The American College of Obstetricians and Gynecologists (ACOG) recommends standardized education on abortion in all residency programs (in which U.S. physicians-in-training work in a teaching hospital for three years to gain practical experience in their specialty after they finish medical school). But it is a sad fact that fully half of U.S. medical schools do not offer training in abortion care, or at most offer one lecture on abortion and contraception combined. In order to keep their accreditation, hospitals with residency programs in obstetrics and gynecology are required to either provide abortion training themselves or allow their residents to go out of state to obtain it. As it stands now, Washington University students need to go to Illinois for their abortion training. Yet state legislators want to tax the university’s endowment on the grounds that, as Republican Mike Moon put it: “Washington University is a premier institution which trains students to perform abortions… These students are then hired to murder developing human babies across our nation. They won’t stop on their own. This [bill] will place a financial hardship on their ability to train these students.”

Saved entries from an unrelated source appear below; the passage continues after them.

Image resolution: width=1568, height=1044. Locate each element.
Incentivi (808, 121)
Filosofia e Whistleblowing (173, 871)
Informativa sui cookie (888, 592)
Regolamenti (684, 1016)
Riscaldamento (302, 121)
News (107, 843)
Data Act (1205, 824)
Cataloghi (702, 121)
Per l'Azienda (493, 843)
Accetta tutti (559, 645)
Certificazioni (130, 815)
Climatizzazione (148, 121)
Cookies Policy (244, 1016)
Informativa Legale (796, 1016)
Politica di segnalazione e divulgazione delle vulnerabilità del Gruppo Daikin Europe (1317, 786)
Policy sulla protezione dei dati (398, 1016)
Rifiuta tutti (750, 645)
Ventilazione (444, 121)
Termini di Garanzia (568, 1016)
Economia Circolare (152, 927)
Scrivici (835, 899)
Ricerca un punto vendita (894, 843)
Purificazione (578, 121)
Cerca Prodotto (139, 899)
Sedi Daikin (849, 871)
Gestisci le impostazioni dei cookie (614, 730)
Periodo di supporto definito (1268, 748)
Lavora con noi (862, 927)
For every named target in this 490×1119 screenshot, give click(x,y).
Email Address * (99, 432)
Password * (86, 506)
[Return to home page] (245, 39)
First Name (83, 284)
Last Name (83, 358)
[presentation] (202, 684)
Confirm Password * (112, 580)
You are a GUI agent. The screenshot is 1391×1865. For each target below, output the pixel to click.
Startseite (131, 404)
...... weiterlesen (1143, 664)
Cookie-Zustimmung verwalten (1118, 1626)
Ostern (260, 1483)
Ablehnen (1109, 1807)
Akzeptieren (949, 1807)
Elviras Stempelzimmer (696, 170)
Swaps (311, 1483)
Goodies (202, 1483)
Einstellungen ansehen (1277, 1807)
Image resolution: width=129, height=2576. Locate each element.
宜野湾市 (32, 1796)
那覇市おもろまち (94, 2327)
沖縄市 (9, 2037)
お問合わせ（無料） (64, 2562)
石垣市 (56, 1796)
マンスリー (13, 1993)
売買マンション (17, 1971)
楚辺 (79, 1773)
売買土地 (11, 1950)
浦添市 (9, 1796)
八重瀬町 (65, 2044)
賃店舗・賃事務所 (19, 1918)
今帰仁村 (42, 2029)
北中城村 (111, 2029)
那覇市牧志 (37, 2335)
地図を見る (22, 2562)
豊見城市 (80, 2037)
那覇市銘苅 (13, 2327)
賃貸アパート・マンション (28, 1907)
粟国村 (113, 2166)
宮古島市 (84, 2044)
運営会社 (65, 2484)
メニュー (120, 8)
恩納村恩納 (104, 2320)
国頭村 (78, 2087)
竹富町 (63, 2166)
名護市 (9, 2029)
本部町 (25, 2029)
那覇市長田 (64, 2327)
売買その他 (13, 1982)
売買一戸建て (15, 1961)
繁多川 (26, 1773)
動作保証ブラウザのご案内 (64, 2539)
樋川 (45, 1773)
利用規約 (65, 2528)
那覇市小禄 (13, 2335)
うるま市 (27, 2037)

States such as Missouri, Texas and Idaho are not only greatly restricting the conditions under which abortion can be legally obtained. They are also threatening to prosecute anyone who teaches abortion techniques, seeks an abortion outside of the state, or performs an abortion on a state citizen regardless of where the procedure is done. Whether or not such laws will withstand court challenges, and whether or not the laws could be enforced in practice, they have an intimidating effect on medical professionals as well as on women seeking a full range of reproductive health options.
The competition to obtain a place in a residency program in a woman-friendly state in which training in abortion is not under attack has become more severe. As medical reporter Sarah Varney put it: “Increasingly, aspiring obstetricians and gynecologists who want training in abortion procedures are seeking out teaching hospitals and universities that champion that training as a vital skill in women’s health care, creating a crush of qualified applicants for prized spots in Seattle, San Francisco, and New York…”
The medical school of the University of Washington (UW) in Seattle is offering Zoom classes on contraception and abortion to medical students in Idaho, one of the many states that are drastically restricting abortion and access to abortion training. As of two years ago UW stopped reserving a few spots in their program for residents choosing not to learn abortion care. “If we live in a state where abortion care is legal, we need to recruit medical students into our program that want to provide abortion care,” said Dr. Alyssa Stephenson-Famy, an associate professor of maternal-fetal medicine in the department. “We should not waste our spots on people not willing to provide abortion.”
It bears stressing that state legislators are delusional if they think that obstetricians and gynecologists can be properly trained without understanding abortion care techniques. ACOG requires abortion training for medical residents because adequate care of pregnant women is impossible without knowledge of the basic procedures. Obstetricians must be capable of expertly cleaning out a woman’s uterus in the event of a miscarriage or if fetal heartbeat ceases. As Dr. Eve Espey, a professor of obstetrics and gynecology at the University of New Mexico, has observed: “Any obstetrician who says there is never need for abortion care is not telling the truth about obstetrics.”
Sources: Sarah Varney, “Fewer medical students trained for abortion procedures,” NBC News online, March 22, 2022; Frederick J. Taussig, The Prevention and Treatment of Abortion (1910) and Abortion: Spontaneous and Induced (1936).